How much would you pay each year for a financial advisor to manage your investments? Most of you probably had a dollar amount pop in your head when you read the question. Maybe $1,000, $5,000, or $10,000. I need you to switch your thinking now. Instead of thinking of the answer in dollars, think of it in terms of a percentage of your assets that they are managing. What percentage would you be willing to pay that advisor each year to manage your assets? Write down that number. (Hopefully it is more than zero and less than five).
Now, let’s assume you just inherited $1,000,000 that you would like to invest.
Have you ever seen the movie Office Space? It’s a great comedy about a guy named Peter who hates his job and just stops caring about work. Towards the end of the movie, he teams up with his two friends/coworkers in a scheme to steal money from his employer. The plan is to create a program that takes less than a penny from each transaction and deposits it into a bank account that they own. Peter argues that the company won’t notice because they are fractions of a penny, but over time it will add up to a lot of money.
Paying high fees in your investment accounts can have the same impact! Before I go any further, I am not saying that investment advisor fees are the same as the fraud committed in Office Space. I am trying to help you understand that seemingly small amounts can add up quickly.
So what investment fees should you be concerned about? There are three main fees that people should focus on when they are choosing an advisor. These are account management fees, investment fund fees, and transaction fees. Account management fees are the fees that you are paying the financial advisor. The industry average is around 1.0%. Investment Fund fees are paid from each of the investments that you own. The average fee for mutual funds is around 1.25%. Finally, transaction fees are paid every time an investment is bought or sold. These fees are usually between $5 and $10 per transaction. In total, these three fees add up to around 2.25-2.5% per year.
So what?!?! 2.5% doesn’t seem like that much. It may even be less than the amount you said you were willing to pay for investment management. Let’s run the numbers. 2.5% means that your $1 Million inheritance is now paying $25,000 in fees each year. That isn’t the end of the world because hopefully the investments will earn an average of 6-7% which means you are still a net positive. However, that is no small fee to pay each year. What if you could find an advisor who charges a lower fee and uses investment funds that charge 0.25% or less? You could lower your total fee percentage to be around 1.0% in total. That would mean you are paying around $10,000 on your $1 Million investment.
Now let’s look at these fees for the average investor saving for retirement. Let’s say you were to start with $10,000 in an IRA and contribute the maximum of $5,500 each year. If you do this for 40 years (at a 7% rate of return) and pay 2.5% in fees each year, you would end up with about $650,000. Not too shabby!
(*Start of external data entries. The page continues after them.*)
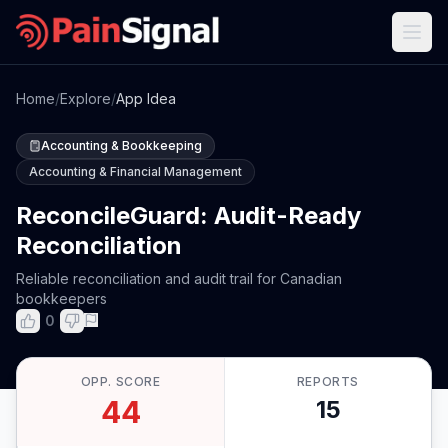
Home
/
Explore
/
App Idea
Accounting & Bookkeeping
Accounting & Financial Management
ReconcileGuard: Audit-Ready
Reconciliation
Reliable reconciliation and audit trail for Canadian
bookkeepers
0
OPP. SCORE
REPORTS
44
15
If you did the same exact things, but only paid 1.0% in fees, you would wind up with about $950,000. That difference of 1.5% results in a $300,000 difference in your retirement account. That could be the difference in retiring and working another few years for your eight bosses.
As you start doing research on financial advisors to invest your $1 Million, or any amount you have, make sure to discuss fees. Ask them how much they get paid by you. Talk to them about how much they expect the investment fund fees to be. Also, ask if they make money from commissions or other programs. One of the best things to do is ask if the are a Fiduciary. These advisors usually have the most transparent fee pricing and don’t make anything from commissions.
Just like in Office Space, small amounts over a long period of time can make a big difference. Grab your red stapler and put on your 17 pieces of flair. Go talk to your financial advisor about this. If you don’t feel comfortable with their answers, find an advisor that you are comfortable with. Your investments are too important to work with someone you don’t feel is putting your interests above everything else.